EXERCISE DESCRIPTION:
Of the entries below, copy only those lines that contain the word "preview".
Top of SUPPLIED RECORDS
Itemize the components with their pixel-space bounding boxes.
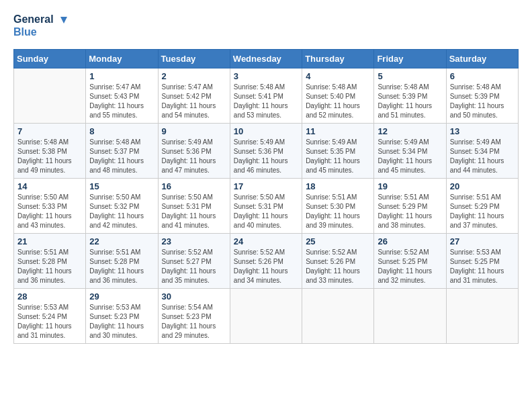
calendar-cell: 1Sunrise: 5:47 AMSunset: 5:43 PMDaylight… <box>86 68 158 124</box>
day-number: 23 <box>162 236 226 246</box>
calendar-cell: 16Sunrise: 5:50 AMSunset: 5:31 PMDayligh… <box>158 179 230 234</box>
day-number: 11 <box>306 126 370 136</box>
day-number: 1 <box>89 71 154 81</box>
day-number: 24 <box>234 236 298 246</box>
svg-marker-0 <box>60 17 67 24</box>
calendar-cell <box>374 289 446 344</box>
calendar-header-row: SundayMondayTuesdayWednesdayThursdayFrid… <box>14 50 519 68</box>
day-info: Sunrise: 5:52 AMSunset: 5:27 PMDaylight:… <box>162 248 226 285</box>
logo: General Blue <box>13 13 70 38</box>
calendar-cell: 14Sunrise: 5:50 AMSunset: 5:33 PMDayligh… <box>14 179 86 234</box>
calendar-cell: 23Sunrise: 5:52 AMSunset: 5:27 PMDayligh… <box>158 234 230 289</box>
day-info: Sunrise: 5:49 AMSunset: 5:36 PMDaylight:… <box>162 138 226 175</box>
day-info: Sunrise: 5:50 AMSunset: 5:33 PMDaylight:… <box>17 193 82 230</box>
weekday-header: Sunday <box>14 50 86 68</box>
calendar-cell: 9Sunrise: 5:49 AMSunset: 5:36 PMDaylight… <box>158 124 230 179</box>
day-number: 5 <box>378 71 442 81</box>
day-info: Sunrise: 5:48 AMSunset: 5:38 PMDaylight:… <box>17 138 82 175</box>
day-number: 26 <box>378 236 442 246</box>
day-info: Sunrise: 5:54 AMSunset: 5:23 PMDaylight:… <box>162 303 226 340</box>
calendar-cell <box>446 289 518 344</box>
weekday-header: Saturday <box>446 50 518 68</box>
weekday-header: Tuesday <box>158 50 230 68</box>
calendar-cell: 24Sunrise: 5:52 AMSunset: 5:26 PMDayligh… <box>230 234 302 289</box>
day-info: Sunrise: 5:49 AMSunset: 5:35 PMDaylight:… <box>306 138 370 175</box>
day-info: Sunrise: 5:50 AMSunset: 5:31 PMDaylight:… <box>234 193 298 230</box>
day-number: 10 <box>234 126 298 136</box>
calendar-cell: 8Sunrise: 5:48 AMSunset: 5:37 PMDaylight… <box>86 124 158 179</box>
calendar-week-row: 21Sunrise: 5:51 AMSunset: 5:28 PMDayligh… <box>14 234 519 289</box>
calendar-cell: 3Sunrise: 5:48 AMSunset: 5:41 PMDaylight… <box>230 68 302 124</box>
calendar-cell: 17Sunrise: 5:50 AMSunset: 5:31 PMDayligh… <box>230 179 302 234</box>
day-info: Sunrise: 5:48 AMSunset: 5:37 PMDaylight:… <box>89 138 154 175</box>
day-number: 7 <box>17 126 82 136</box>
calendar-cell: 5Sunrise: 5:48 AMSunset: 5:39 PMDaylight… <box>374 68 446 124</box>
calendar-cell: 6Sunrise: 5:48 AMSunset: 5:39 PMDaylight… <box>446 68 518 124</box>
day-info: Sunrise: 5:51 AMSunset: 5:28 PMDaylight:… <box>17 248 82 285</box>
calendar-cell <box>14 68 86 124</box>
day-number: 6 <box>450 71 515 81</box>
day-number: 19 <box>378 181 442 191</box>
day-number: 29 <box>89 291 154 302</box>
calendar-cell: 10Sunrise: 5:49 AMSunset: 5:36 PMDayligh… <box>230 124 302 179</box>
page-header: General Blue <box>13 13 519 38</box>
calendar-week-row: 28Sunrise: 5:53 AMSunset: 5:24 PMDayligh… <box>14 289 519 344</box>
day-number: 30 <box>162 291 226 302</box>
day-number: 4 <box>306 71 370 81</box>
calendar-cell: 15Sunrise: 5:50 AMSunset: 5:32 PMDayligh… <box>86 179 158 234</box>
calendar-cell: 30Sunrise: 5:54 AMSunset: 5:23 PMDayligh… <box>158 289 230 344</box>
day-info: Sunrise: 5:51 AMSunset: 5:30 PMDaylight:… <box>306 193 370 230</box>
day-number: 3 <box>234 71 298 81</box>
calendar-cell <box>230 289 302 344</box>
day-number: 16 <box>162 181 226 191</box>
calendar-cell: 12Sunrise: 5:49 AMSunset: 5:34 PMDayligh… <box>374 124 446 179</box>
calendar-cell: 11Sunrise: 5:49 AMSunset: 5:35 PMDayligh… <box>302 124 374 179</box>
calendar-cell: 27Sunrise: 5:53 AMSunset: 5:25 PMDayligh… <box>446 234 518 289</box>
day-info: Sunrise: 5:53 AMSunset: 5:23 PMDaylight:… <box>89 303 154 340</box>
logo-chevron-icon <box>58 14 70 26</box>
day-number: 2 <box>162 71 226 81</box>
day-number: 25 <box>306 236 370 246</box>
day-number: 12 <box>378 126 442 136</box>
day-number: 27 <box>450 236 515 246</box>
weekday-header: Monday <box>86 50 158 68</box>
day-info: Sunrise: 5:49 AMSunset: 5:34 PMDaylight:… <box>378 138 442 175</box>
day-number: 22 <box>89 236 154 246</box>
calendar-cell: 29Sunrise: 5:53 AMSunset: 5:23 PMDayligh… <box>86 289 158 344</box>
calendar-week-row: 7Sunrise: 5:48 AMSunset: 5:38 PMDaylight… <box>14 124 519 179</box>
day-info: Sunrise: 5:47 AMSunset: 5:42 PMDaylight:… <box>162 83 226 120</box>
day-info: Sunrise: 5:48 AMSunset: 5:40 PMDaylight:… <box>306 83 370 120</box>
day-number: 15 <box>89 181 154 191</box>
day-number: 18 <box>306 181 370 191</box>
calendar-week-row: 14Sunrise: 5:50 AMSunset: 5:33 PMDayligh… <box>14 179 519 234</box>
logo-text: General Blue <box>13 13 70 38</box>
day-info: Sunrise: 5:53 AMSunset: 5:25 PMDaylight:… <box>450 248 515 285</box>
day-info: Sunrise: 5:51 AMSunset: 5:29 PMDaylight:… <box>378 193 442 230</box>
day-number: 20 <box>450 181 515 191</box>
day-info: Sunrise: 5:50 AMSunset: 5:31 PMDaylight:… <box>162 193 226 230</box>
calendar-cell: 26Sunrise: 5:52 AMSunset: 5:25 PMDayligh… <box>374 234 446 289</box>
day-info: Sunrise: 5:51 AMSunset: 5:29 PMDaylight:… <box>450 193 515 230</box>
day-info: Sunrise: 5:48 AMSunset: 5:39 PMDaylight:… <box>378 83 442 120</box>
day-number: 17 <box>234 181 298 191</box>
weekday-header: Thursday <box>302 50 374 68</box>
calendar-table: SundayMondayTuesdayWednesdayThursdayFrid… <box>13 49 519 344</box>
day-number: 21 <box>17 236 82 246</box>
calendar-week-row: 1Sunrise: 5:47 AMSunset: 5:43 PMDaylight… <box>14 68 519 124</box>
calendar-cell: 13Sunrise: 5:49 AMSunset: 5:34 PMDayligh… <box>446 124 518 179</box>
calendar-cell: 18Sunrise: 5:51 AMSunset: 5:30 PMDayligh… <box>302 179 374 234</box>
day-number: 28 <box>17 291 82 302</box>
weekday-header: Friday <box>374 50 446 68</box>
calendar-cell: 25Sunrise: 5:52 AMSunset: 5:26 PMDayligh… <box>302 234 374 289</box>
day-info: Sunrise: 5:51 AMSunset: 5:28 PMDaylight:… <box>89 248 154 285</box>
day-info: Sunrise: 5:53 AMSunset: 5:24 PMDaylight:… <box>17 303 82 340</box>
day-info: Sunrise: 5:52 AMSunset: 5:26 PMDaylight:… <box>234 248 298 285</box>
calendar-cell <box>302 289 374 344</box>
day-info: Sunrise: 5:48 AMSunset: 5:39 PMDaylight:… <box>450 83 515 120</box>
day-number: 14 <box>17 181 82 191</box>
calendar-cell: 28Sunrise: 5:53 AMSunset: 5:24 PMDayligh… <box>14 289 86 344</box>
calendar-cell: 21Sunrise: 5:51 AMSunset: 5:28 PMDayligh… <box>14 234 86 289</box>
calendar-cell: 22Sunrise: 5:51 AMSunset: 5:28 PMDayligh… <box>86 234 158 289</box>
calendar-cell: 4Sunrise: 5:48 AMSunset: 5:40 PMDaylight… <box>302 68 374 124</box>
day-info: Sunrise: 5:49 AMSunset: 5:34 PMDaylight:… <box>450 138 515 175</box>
Bottom of SUPPLIED RECORDS
Top of SUPPLIED RECORDS
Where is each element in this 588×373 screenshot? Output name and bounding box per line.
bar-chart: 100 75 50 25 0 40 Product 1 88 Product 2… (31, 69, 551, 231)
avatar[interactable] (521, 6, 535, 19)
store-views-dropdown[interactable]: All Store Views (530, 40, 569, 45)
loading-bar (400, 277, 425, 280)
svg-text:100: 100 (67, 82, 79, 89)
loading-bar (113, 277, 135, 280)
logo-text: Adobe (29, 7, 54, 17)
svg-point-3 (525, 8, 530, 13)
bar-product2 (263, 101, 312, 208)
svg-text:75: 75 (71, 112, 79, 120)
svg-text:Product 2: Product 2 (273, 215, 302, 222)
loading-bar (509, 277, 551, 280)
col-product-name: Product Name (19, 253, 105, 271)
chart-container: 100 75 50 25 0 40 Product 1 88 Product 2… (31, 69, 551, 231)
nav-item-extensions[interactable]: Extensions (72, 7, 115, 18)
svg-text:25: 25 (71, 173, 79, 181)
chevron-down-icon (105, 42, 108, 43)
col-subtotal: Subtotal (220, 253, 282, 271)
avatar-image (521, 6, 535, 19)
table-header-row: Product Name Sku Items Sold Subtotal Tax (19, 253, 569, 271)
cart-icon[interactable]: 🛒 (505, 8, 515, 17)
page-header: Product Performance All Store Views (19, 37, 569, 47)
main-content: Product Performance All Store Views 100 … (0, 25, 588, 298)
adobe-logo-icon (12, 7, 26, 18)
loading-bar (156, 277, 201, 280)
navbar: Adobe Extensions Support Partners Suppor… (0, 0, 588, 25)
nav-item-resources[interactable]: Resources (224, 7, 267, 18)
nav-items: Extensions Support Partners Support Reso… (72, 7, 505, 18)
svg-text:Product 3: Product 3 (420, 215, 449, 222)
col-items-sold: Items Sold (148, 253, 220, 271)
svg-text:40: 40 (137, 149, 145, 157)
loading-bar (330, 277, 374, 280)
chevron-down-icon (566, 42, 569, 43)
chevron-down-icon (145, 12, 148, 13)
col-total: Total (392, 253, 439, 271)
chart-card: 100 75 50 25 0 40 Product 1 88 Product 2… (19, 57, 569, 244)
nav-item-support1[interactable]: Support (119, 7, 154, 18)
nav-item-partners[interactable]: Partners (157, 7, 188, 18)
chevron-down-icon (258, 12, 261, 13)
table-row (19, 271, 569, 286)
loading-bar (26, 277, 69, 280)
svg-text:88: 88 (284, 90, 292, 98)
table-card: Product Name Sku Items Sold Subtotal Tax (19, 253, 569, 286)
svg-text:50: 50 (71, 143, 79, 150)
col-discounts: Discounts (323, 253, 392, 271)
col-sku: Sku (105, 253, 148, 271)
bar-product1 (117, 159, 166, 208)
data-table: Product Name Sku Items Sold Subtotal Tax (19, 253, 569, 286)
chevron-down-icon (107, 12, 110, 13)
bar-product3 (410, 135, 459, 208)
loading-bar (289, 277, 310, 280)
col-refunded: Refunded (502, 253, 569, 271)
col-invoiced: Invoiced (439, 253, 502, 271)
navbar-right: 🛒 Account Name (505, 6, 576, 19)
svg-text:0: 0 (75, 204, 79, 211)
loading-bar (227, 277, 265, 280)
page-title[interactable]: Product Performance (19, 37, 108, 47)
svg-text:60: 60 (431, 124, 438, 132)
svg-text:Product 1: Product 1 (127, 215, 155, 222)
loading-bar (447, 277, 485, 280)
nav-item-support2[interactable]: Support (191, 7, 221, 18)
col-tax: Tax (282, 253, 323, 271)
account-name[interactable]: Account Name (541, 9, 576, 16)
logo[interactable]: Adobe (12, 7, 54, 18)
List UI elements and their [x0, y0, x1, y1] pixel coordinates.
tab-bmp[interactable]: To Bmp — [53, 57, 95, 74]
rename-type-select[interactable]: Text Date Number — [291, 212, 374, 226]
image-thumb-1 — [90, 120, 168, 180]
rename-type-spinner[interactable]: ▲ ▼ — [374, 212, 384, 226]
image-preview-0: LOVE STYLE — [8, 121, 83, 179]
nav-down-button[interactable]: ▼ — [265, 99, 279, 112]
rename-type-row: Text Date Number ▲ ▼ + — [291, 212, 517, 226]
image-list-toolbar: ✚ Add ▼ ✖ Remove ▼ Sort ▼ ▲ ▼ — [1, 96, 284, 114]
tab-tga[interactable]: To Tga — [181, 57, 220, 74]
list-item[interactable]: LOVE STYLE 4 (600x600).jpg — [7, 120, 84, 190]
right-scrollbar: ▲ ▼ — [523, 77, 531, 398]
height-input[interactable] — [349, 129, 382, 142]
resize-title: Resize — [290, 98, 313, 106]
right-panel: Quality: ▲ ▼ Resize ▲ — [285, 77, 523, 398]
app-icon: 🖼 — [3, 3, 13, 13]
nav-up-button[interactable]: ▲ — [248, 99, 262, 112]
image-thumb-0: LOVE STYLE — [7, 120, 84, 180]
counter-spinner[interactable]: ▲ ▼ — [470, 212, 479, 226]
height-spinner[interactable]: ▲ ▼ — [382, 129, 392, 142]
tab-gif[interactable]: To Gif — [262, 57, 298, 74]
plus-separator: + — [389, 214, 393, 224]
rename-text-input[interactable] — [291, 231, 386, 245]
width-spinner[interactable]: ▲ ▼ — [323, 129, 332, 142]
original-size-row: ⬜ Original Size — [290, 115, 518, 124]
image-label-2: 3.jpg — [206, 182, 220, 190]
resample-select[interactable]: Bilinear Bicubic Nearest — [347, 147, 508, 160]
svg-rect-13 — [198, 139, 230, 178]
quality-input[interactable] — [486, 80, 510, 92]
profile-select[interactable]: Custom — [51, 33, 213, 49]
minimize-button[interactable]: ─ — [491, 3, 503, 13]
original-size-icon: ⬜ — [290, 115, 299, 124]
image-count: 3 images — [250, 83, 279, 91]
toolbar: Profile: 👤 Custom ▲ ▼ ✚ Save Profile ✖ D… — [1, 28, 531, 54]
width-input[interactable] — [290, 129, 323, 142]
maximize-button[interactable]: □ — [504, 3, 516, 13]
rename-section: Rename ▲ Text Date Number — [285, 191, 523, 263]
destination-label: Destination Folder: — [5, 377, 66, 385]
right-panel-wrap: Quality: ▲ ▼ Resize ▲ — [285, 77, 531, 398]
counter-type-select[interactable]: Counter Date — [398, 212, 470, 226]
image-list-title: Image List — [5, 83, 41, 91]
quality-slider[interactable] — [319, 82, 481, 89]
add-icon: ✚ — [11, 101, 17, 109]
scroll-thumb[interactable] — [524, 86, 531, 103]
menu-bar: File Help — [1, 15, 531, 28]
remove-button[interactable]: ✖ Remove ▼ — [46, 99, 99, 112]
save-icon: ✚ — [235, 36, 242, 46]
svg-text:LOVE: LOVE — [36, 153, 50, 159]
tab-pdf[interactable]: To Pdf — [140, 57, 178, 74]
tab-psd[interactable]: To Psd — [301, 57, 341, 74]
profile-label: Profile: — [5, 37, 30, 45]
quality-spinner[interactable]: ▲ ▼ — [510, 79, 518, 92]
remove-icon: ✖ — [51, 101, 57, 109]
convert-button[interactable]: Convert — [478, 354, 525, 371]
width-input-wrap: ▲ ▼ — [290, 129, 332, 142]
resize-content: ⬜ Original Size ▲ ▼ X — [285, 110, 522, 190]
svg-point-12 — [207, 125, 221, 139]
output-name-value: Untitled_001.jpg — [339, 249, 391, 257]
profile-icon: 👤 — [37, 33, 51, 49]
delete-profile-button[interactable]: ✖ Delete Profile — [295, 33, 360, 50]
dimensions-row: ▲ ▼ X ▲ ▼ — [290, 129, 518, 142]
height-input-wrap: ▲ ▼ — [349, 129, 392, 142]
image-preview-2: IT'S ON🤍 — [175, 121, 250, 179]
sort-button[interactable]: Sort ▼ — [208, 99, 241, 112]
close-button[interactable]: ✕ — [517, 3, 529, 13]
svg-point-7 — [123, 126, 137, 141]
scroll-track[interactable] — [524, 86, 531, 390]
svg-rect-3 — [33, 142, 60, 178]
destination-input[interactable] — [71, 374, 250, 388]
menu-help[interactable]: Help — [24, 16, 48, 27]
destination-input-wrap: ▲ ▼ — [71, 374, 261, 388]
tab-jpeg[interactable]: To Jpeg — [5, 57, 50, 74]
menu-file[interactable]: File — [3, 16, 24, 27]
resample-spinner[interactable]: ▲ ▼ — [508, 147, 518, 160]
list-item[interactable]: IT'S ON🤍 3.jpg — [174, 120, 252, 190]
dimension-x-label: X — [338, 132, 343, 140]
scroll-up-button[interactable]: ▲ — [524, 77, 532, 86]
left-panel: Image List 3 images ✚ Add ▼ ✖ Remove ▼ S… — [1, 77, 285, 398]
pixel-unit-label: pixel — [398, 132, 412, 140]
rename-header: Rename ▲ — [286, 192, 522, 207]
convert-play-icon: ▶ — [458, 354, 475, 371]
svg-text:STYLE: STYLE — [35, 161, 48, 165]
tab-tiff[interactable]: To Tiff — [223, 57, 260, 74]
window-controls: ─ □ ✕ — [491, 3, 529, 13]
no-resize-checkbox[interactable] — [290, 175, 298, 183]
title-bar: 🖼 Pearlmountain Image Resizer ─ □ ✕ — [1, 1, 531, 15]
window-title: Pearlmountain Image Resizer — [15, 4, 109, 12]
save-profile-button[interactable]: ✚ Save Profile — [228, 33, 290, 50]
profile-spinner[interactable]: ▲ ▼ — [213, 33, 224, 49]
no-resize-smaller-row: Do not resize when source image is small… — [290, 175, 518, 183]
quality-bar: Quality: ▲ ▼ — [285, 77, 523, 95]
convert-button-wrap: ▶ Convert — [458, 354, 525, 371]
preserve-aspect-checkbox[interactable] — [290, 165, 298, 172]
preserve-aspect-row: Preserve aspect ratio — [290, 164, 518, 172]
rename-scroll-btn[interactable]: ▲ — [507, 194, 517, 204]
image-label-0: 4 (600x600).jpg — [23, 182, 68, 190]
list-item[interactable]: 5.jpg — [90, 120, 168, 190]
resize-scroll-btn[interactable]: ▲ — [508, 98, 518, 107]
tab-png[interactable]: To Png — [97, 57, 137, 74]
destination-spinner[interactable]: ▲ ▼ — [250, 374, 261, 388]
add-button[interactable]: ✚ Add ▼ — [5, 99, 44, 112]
Bottom of SUPPLIED RECORDS
REPLY TO THE EXERCISE:
image-preview-0: LOVE STYLE — [8, 121, 83, 179]
image-preview-2: IT'S ON🤍 — [175, 121, 250, 179]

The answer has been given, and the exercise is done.